Khunti also dedicated some time to discussing what real world evidence (RWE) can further teach us about the use of therapies. He summarised the differences between what results from randomised controlled trials (RCTs) and real-world data can tell us as follows: ‘Can it work?’ vs. ‘Does it work?’. RCTs evaluate an intervention under carefully controlled conditions and in a highly selected population. These data need to be complemented with other sources of information to obtain a true picture of how an intervention will perform in the wider patient population encountered in daily practice. A hierarchy of quality of data obtained outside clinical trials is: registration RCTs at the top, followed by long-term phase 3 trials, pragmatic randomized trials and observational studies. While RCTs assess efficacy under ideal circumstances, RWE can inform about the effectiveness under the usual circumstances of healthcare practice. When comparing the results in these settings, sometimes an 'efficacy-to-effectiveness gap' is observed: implementation of interventions do not always perform as well in clinical practice as they do in clinical trials. This can be the consequence of population (comorbidities!), biological or behavioural differences (of physician or patient) and of failure to follow up minor safety signals. In the case of diabetes, it is relevant to note that people with hypoglycaemia in the past year are often excluded from diabetes trials. In general, multimorbid patients do not tend to be included in trials. Khunti compared available RCT evidence on SGLT2 inhibition with RWE. He showed that consistent findings were seen in real world practice for patients with and without established CVD, something which was not seen in the trials. This might be the consequence of dealing with a sicker population in real world practice.

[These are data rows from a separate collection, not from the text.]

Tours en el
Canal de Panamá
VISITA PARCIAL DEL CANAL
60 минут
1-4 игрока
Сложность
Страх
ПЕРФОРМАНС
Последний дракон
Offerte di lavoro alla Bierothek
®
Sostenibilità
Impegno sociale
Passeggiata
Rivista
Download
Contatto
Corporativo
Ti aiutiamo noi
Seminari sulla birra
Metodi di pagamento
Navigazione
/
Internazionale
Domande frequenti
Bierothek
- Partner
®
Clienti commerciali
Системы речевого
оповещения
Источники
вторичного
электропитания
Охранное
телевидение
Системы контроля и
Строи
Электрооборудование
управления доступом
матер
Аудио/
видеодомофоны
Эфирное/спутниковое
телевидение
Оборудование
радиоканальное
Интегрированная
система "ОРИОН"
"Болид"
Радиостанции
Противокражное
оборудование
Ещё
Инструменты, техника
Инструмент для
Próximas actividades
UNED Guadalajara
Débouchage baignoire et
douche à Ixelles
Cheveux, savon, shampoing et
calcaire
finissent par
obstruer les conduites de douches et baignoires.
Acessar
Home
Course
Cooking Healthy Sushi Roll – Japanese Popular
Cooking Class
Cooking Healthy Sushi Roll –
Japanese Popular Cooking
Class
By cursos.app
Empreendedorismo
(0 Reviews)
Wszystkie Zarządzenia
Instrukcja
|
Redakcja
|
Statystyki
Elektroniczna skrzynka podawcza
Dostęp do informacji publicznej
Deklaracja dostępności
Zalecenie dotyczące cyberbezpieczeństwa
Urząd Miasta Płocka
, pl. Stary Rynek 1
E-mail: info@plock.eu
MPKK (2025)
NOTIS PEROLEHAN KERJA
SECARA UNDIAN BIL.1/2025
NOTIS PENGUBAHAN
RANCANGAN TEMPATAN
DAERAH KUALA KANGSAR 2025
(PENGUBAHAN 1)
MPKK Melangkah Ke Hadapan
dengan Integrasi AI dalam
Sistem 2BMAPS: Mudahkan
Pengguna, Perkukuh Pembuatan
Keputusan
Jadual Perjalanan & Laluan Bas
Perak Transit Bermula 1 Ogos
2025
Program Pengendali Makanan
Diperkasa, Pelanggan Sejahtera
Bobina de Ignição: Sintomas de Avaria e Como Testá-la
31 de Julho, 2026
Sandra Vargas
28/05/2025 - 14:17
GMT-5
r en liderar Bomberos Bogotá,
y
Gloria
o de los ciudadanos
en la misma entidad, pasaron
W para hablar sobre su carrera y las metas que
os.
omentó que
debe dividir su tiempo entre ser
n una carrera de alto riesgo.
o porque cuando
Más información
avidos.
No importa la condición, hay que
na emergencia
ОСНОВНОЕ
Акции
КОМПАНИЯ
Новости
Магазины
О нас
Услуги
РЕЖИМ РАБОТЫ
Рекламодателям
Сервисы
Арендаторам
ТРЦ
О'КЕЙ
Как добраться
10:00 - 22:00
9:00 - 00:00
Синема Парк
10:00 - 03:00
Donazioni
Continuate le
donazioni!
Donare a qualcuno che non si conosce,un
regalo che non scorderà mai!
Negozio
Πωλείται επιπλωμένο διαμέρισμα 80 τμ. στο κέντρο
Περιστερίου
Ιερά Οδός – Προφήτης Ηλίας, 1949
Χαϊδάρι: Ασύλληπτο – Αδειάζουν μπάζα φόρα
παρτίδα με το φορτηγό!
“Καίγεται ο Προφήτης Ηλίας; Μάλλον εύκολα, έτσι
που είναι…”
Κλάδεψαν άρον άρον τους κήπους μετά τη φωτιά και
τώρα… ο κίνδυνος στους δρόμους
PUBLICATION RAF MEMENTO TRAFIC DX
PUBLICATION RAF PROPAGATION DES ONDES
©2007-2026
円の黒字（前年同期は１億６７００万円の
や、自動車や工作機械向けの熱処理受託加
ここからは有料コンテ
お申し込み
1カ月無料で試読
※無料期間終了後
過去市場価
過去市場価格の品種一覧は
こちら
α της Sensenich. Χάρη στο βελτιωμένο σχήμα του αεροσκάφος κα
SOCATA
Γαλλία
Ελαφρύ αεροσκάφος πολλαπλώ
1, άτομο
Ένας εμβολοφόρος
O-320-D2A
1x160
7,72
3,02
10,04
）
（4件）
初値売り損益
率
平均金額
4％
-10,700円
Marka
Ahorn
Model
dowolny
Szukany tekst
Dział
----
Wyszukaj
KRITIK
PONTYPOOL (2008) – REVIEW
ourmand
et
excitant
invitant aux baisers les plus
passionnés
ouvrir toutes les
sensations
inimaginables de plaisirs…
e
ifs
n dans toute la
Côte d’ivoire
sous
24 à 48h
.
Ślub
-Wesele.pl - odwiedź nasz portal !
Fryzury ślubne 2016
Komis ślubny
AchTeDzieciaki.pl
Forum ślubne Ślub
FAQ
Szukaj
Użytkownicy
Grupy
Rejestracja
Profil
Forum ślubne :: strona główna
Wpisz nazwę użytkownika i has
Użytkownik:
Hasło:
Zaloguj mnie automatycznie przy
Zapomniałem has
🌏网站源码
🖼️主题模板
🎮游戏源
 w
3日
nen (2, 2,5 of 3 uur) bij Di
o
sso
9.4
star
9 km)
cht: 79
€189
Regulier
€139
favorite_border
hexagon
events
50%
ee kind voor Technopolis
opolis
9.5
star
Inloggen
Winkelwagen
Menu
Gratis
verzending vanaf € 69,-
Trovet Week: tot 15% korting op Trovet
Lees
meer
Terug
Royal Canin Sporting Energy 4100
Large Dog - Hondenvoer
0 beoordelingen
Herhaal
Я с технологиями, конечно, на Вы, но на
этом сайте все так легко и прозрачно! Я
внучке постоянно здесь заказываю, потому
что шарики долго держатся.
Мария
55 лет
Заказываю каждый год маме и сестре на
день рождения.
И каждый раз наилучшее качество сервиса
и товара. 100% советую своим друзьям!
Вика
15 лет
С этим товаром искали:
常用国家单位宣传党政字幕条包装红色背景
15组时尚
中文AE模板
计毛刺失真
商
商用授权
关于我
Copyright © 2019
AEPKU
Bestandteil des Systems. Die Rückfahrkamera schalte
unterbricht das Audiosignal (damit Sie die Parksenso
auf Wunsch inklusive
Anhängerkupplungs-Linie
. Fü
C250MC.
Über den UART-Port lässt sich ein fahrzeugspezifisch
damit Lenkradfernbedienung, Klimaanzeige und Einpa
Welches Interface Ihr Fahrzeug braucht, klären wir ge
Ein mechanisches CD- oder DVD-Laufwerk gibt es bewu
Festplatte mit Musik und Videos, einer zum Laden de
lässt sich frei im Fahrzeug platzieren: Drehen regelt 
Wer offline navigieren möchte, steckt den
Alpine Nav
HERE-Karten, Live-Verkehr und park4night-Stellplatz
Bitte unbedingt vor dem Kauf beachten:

In addition to discussing the therapeutic recommendations in the flowchart in the recent ADA/EASD consensus statement, Khunti also raised the topic of quaternary prevention. This refers to stopping treatment when needed. Many physicians not only fail to advance therapy when needed, but also do not de-intensify therapy when appropriate. It has been demonstrated that delayed intervention has consequences for CV risk; patients with HbA1c >7% who did not receive treatment intensification within one year showed a higher risk of CV events at 5 years. In addition, poor treatment adherence is common, and this is also associated with higher CV risk. The ADA/EASD consensus statement considers metformin still as the first-line glucose-lowering treatment for most people with T2DM, based on its efficacy, safety, tolerability, and the extensive clinical experience. While treatment paradigms are evolving, metformin will likely stay on that first place for a while, as it is ‘cheap and cheerful’, said Khunti. In any case, it is important to avoid inertia and glycaemic variability and to improve adherence.
He ended by sharing the ERICAS RWE Resource, a site that posts bi-weekly reviews of real-world observational studies in cardiometabolic medicine.